Ceramah Gus Miftah Sumber Hidayah
Aktivitas Nabi masuk kedalam gereja telah mensyahadatkan seorang laki-laki Yahudi dan masuk Islam. Sebagaimana Nabi, Gus Miftah masuk dan berorasi dengan lembut di gereja Jakarta, juga telah menyentuh lumbung hati satu keluarga non-muslim hingga mau menjadi mualaf (Republika.co.id 5/5/2021).
“Saya sangat kagum dengan ceramah Gus Miftah di gereja beberapa hari yang lalu…setelah memutuskan menjadi muslim beberapa bulan yang lalu, jujur saya merasakan ada penyesalan di dalam hati, karena ketika saya baru mengenal Islam, saya masih dipertemukan dengan ustaz-ustaz yang menurut saya (maaf) ajarannya yang kasar dan cenderung membenci…saya yang baru mengenal Islam pada akhirnya menjadi kecewa. Setelah melihat video Gus Miftah beberapa waktu lalu, saya mulai kembali tertarik, saya semakin sadar kalau masih banyak ustaz-ustaz yang berpikiran open minded, ceramah-ceramahnya bikin hati tenang dan tentram, kata Gerard dalam pengakuannya kepada Gus Miftah (Republika.co.id 5/5/2021).
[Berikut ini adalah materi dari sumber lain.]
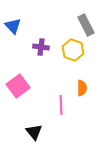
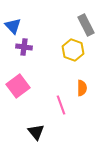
purple cross: moved 17 px left
pink line: rotated 18 degrees counterclockwise
black triangle: moved 2 px right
Mereka bersedia menjadi mualaf karena mendengar ceramah Gus Miftah yang adem, santuy, dan lepas dari caci-maki yang menyudutkan yang lian. Ceramahnya di gereja dengan ramah ternyata ada kebaikan dan menjadi hidayah orang untuk masuk ke jalan Islam. Tapi sebaliknya, ceramah di mimbar-mimbar dengan penuh cacian sering mengantarkan seorang muslim masuk ke jalan lain bahkan menjadi radikal, pembenci dan teroris. Kontradiktif.
Melihat kiprah dakwah Gus Miftah, Abdul Somad dan netizen Indonesia kita jadi mengerti. Bahwa dengan berislam berbasis cinta yang bersumber spiritualitas dan rasa yang ikhlas, menjadi kunci keberlimpahan berkah bagi sesama. Tapi berdakwah berbasis caci maki yang bersumber kedekilan dan rasa dengki, menjadi alasan dan sumber untuk menjadi seorang yang radikal pembenci bagi sesama.